§ **WORK REQUIRED**
Below is a listing. Set down exactly the lines from the one containing "Европу накрыла новая" through the one containing "регионов продолжаются лесные пожары.", both ends included, and leave out the rest.

§ **DATA IN THIS EXERCISE**
■ ■ ■ ■ ■
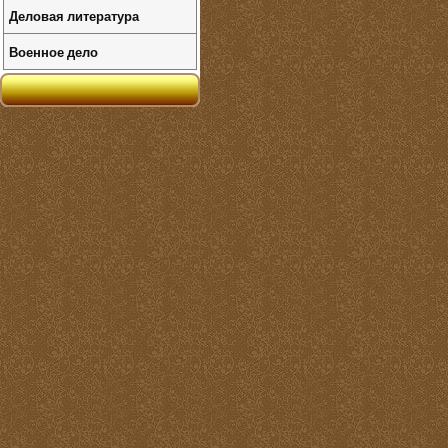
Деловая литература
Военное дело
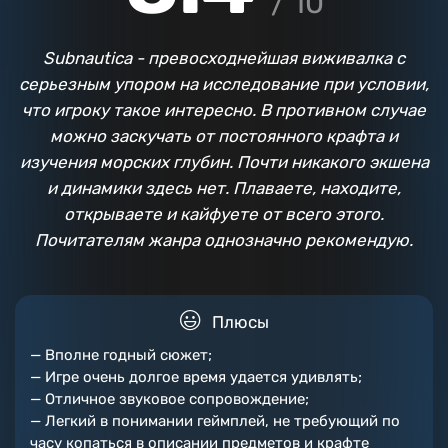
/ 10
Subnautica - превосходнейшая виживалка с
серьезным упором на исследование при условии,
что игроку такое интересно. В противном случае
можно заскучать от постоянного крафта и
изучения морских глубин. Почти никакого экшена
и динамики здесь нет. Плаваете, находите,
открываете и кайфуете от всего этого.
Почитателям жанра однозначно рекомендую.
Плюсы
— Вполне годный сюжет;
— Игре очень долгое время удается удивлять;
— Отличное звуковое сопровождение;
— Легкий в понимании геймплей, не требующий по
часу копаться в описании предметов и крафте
■ ■ ■ ■ ■
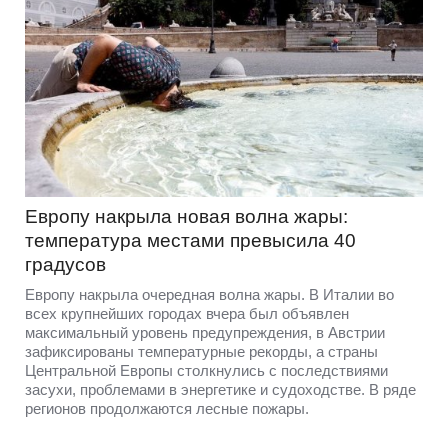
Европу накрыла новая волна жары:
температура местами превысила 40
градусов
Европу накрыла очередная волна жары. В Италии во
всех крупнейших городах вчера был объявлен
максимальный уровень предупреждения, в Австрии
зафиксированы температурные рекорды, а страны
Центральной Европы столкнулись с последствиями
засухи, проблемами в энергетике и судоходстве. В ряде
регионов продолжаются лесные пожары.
■ ■ ■ ■ ■
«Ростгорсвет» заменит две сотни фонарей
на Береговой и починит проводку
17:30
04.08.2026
■ ■ ■ ■ ■
§ **ANSWER TO THE EXERCISE**
Европу накрыла новая волна жары:
температура местами превысила 40
градусов
Европу накрыла очередная волна жары. В Италии во
всех крупнейших городах вчера был объявлен
максимальный уровень предупреждения, в Австрии
зафиксированы температурные рекорды, а страны
Центральной Европы столкнулись с последствиями
засухи, проблемами в энергетике и судоходстве. В ряде
регионов продолжаются лесные пожары.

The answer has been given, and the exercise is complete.